Marc de Coster (2009)

Gepubliceerd op 25-05-2017

linkebal

betekenis & definitie

Lepe jongen; profiteur. In de wielersport: een renner die zoveel mogelijk zijn krachten spaart en weinig op kop komt. Hij doet alsof hij uitgeput is en laat anderen het zware werk opknappen om ten slotte alleen aan de finish te komen. De term werd vooral populair gemaakt door Maarten Ducrot. Link is Bargoens voor ‘slim, leep’, hier gebruikt in samenstelling met bal, zoals bijvoorbeeld corpsbal. Een wielrenner die profiteert van de inspanningen van een ander noemt men in het jargon ook wel een zweetdief of wieltjeszuiger. Er bestaat ook een werkwoord (zie hierna). ‘De linkebal’ was ook de bijnaam van de renner Serguei Ivanov. In het Franse wielerargot noemt men zo iemand een ‘rat’ of‘ratagasse’. Van Eddy Merckx is de gevleugelde uitspraak ‘Ik heb in de wielersport te veel profiteurs meegemaakt, te veel linkeballen.’

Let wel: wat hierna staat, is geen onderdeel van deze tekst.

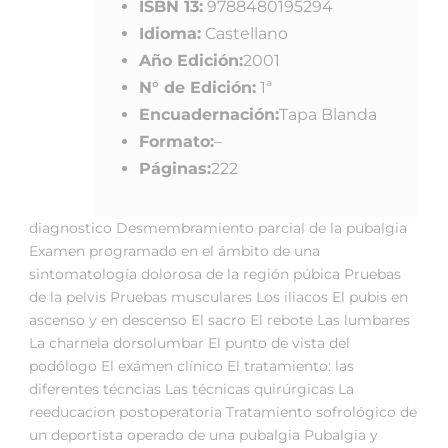
ISBN 13:
9788480195294
Idioma:
Castellano
Año Edición:
2001
N° de Edición:
1ª
Encuadernación:
Tapa Blanda
Formato:
–
Páginas:
222
diagnostico Desmembramiento parcial de la pubalgia
Examen programado en el ámbito de una
sintomatología dolorosa de la región púbica Pruebas
de la pelvis Pruebas musculares Los iliacos El pubis en
ascenso y en descenso El sacro El rebote Las lumbares
La charnela dorsolumbar El punto de vista del
podólogo El exámen clínico El tratamiento: las
diferentes técncias Las técnicas quirúrgicas La
reeducacion postoperatoria Tratamiento sofrológico de
un deportista operado de una pubalgia Pubalgia y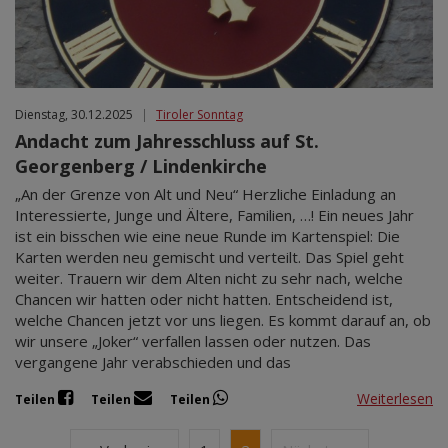
Dienstag, 30.12.2025
|
Tiroler Sonntag
Andacht zum Jahresschluss auf St.
Georgenberg / Lindenkirche
„An der Grenze von Alt und Neu“ Herzliche Einladung an
Interessierte, Junge und Ältere, Familien, …! Ein neues Jahr
ist ein bisschen wie eine neue Runde im Kartenspiel: Die
Karten werden neu gemischt und verteilt. Das Spiel geht
weiter. Trauern wir dem Alten nicht zu sehr nach, welche
Chancen wir hatten oder nicht hatten. Entscheidend ist,
welche Chancen jetzt vor uns liegen. Es kommt darauf an, ob
wir unsere „Joker“ verfallen lassen oder nutzen. Das
vergangene Jahr verabschieden und das
Weiterlesen
Teilen
Teilen
Teilen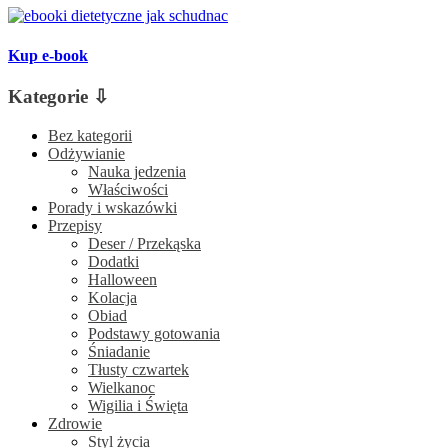
Kup e-book
Kategorie ⇩
Bez kategorii
Odżywianie
Nauka jedzenia
Właściwości
Porady i wskazówki
Przepisy
Deser / Przekąska
Dodatki
Halloween
Kolacja
Obiad
Podstawy gotowania
Śniadanie
Tłusty czwartek
Wielkanoc
Wigilia i Święta
Zdrowie
Styl życia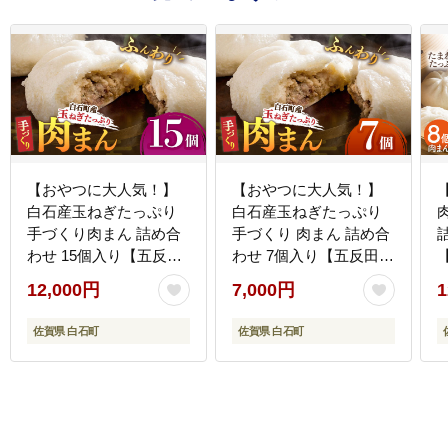
【おやつに大人気！】
【おやつに大人気！】
白石産玉ねぎたっぷり
白石産玉ねぎたっぷり
手づくり肉まん 詰め合
手づくり 肉まん 詰め合
わせ 15個入り【五反田
わせ 7個入り【五反田茶
茶屋】惣菜 [IAM003]
屋】惣菜 [IAM011]
[
12,000円
7,000円
1
佐賀県 白石町
佐賀県 白石町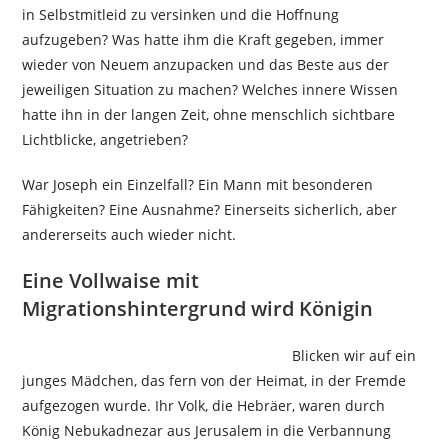
in Selbstmitleid zu versinken und die Hoffnung
aufzugeben? Was hatte ihm die Kraft gegeben, immer
wieder von Neuem anzupacken und das Beste aus der
jeweiligen Situation zu machen? Welches innere Wissen
hatte ihn in der langen Zeit, ohne menschlich sichtbare
Lichtblicke, angetrieben?
War Joseph ein Einzelfall? Ein Mann mit besonderen
Fähigkeiten? Eine Ausnahme? Einerseits sicherlich, aber
andererseits auch wieder nicht.
Eine Vollwaise mit
Migrationshintergrund wird Königin
Blicken wir auf ein
junges Mädchen, das fern von der Heimat, in der Fremde
aufgezogen wurde. Ihr Volk, die Hebräer, waren durch
König Nebukadnezar aus Jerusalem in die Verbannung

Voor hen die geklopt zijn en voor de omstanders is de winnaar een ‘linkebal’ of een ‘plakker’ die zonder inspanning de overwinning naar zich toe heeft getrokken, ten koste van de werkers in de vluchtgroep. Of is dat tactiek? (Henk Zorn: Wielersport. Historie, materiaal, training, techniek en taktiek. 1986)

Bij de nieuwelingen was hij wat ze een ‘linkeballetje’ noemen. Een coureur die altijd in de buurt van de besten reed, maar zelden het vuile werk aan kop deed. Hij wachtte af, en keek wat de jongens met de grootste reputaties deden. (HP/ De Tijd, 25/06/1999)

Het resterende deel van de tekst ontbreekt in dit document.